GLP-1 promotes angiogenesis in human endothelial cells in a dose-dependent manner, through the Akt, Src and PKC pathways.

Metabolism : clinical and experimental

PubMedID: 23684008

Aronis KN, Chamberland JP, Mantzoros CS. GLP-1 promotes angiogenesis in human endothelial cells in a dose-dependent manner, through the Akt, Src and PKC pathways. Metab Clin Exp. 2013;62(9):1279-86.
INTRODUCTION
Novel anti-diabetic medications that mimic or augment the physiological actions of GLP-1 improve cardiovascular risk factors in diabetics and GLP-1 has been proposed to have a beneficial role in the cardiovascular system. GLP-1 may have a direct cardioprotective role by decreasing infarct size and protecting from ischemia-reperfusion injury while prolonging survival in rodent models. The mechanisms underlying these observations remain largely unknown. In vitro studies suggest that GLP-1 may promote endothelial cell proliferation, but no study to date has evaluated a potential direct effect of GLP-1 on angiogenesis.

SPECIFIC AIM
To evaluate whether GLP-1 affects angiogenesis in humans and to elucidate underlying molecular mechanisms.

MATERIAL AND METHODS
We utilized a 3D culture system where spherules of human umbilical vein endothelial cells (HUVECs) embedded in a collagen scaffold were treated with escalating doses of human recombinant GLP-1 (50-2000nmol/L) and the formation of new vessels was observed and quantified. Signaling inhibitors were utilized to identify molecular pathways through which GLP-1 promotes angiogenesis.

RESULTS
We demonstrate that GLP-1 promotes angiogenesis in a dose-dependent manner.
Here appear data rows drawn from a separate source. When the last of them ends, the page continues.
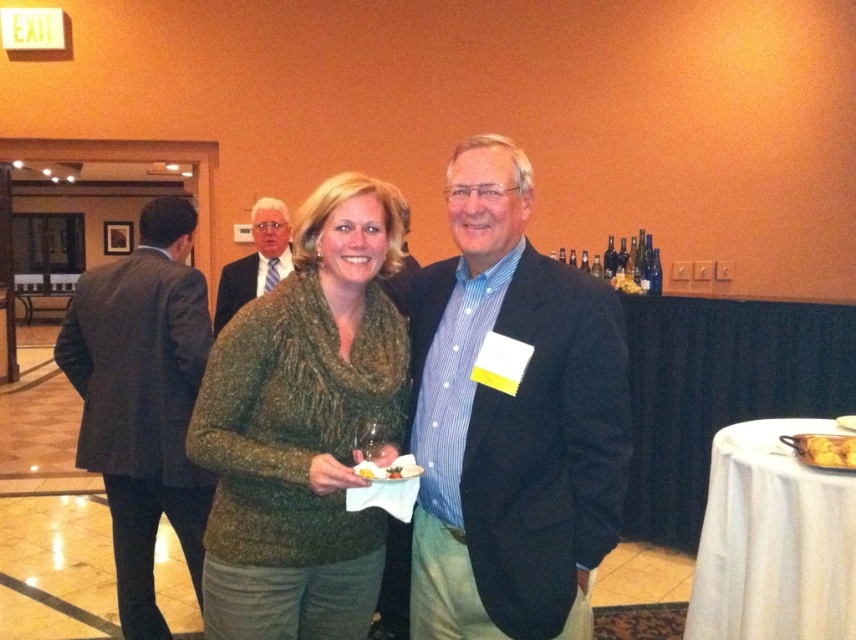 Which is in front, point (140, 230) or point (805, 456)?

Point (805, 456) is more forward.

Where is `dark gray suit at left`? This screenshot has height=640, width=856. dark gray suit at left is located at coordinates (141, 401).

Between green textured sweater at center and yellow matte plate at center, which one has more height?

With more height is green textured sweater at center.

Looking at this image, does green textured sweater at center appear on the left side of yellow matte plate at center?

In fact, green textured sweater at center is to the right of yellow matte plate at center.

Is point (477, 548) more distant than point (409, 454)?

No, (477, 548) is closer to viewer.

I want to click on green textured sweater at center, so (x=507, y=420).

Between point (485, 308) and point (545, 582), which one is positioned in front?

Point (545, 582)

In order to click on green textured sweater at center in this screenshot , I will do click(507, 420).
The maximum effect on angiogenesis was observed at a GLP-1 dose of 500nmol/L, while increased angiogenesis occurred in response to doses ranging from 200nmol/L to 1000nmol/L. Pre-treatment of the system with Akt inhibitor IV, Bisindolylmaleimide (PKC inhibitor) and src inhibitor I resulted in a significant decrease of the GLP-1 induced angiogenesis.

CONCLUSIONS
This is the first study to demonstrate that GLP-1 promotes angiogenesis in a HUVEC three dimensional in vitro model. This effect requires pharmacological doses and is mediated through the Akt, PKC and src pathways.